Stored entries
——
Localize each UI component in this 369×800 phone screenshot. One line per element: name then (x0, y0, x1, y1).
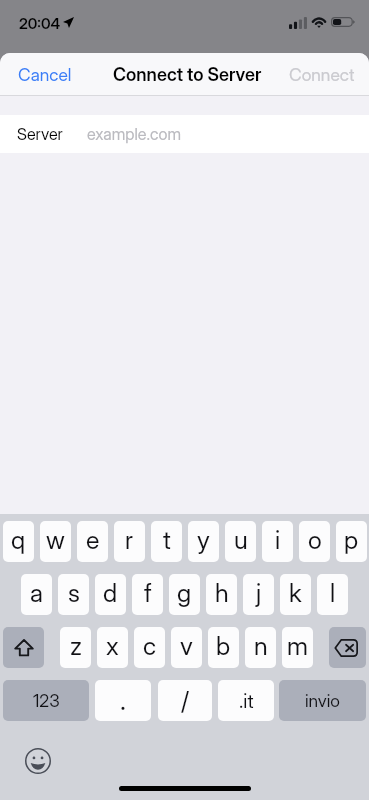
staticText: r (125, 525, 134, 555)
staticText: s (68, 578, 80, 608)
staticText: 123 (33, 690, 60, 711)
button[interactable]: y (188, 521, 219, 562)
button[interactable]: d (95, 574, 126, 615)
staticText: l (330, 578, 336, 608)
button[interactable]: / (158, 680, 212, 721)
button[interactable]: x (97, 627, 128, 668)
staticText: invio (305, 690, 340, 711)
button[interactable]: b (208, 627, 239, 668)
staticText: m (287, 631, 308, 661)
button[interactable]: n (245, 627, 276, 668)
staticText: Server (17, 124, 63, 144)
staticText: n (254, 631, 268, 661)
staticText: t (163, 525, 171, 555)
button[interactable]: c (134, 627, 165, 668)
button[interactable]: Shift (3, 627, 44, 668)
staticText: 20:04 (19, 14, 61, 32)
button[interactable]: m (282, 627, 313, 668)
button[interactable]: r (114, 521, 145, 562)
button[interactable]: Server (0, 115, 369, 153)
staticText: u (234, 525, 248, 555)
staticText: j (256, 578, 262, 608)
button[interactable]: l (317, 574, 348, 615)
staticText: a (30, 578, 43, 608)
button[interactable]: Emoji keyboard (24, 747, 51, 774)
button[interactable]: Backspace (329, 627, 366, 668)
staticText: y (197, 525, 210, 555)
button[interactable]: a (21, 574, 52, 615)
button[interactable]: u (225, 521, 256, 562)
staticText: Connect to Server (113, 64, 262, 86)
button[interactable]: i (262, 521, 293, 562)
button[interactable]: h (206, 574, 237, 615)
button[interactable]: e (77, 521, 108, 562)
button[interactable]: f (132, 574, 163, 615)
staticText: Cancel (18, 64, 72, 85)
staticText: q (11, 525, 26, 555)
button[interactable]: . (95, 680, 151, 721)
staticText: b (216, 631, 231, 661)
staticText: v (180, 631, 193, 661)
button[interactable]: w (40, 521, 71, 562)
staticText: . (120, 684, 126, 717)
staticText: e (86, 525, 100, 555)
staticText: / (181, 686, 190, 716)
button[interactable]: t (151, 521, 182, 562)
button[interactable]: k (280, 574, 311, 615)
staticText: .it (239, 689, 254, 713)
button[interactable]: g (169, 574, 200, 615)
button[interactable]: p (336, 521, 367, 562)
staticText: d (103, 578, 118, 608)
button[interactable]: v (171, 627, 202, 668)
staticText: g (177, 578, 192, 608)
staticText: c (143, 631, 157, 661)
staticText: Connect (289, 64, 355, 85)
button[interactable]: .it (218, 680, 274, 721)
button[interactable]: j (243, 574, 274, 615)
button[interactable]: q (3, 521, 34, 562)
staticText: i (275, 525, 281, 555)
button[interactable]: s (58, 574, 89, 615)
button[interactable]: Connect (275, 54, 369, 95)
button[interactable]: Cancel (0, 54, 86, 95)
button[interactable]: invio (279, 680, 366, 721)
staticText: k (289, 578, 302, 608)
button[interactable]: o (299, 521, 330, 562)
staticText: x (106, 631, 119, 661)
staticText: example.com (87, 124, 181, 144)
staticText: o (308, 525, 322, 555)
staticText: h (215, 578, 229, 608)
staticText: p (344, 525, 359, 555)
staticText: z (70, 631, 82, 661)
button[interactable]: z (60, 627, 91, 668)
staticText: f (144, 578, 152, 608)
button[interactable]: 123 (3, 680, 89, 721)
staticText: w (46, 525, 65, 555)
——
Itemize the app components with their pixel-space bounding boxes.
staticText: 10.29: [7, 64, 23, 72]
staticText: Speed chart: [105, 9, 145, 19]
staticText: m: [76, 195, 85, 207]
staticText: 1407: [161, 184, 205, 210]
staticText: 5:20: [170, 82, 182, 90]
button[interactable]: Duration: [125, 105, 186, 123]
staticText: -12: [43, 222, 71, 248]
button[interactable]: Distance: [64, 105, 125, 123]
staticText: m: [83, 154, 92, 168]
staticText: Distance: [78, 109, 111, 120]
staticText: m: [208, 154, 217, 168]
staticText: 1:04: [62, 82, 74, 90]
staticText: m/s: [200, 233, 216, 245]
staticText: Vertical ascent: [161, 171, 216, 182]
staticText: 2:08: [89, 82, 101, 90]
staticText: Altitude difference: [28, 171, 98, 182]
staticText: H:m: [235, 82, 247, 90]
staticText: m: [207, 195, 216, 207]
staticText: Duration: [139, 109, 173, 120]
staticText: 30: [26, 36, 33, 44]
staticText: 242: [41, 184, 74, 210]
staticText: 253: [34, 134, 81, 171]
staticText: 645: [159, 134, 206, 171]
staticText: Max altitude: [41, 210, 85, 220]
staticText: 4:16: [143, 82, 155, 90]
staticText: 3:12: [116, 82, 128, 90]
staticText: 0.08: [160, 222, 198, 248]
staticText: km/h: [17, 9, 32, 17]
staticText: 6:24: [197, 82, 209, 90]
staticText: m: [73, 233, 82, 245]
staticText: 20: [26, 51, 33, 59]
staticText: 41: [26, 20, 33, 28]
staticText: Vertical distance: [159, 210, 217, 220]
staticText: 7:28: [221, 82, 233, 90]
——
WHAT YOU ARE ASKED TO DO.
For each line of the entries that includes "Vertical", show that line.

EXERCISE ANSWER.
staticText: Vertical ascent: [161, 171, 216, 182]
staticText: Vertical distance: [159, 210, 217, 220]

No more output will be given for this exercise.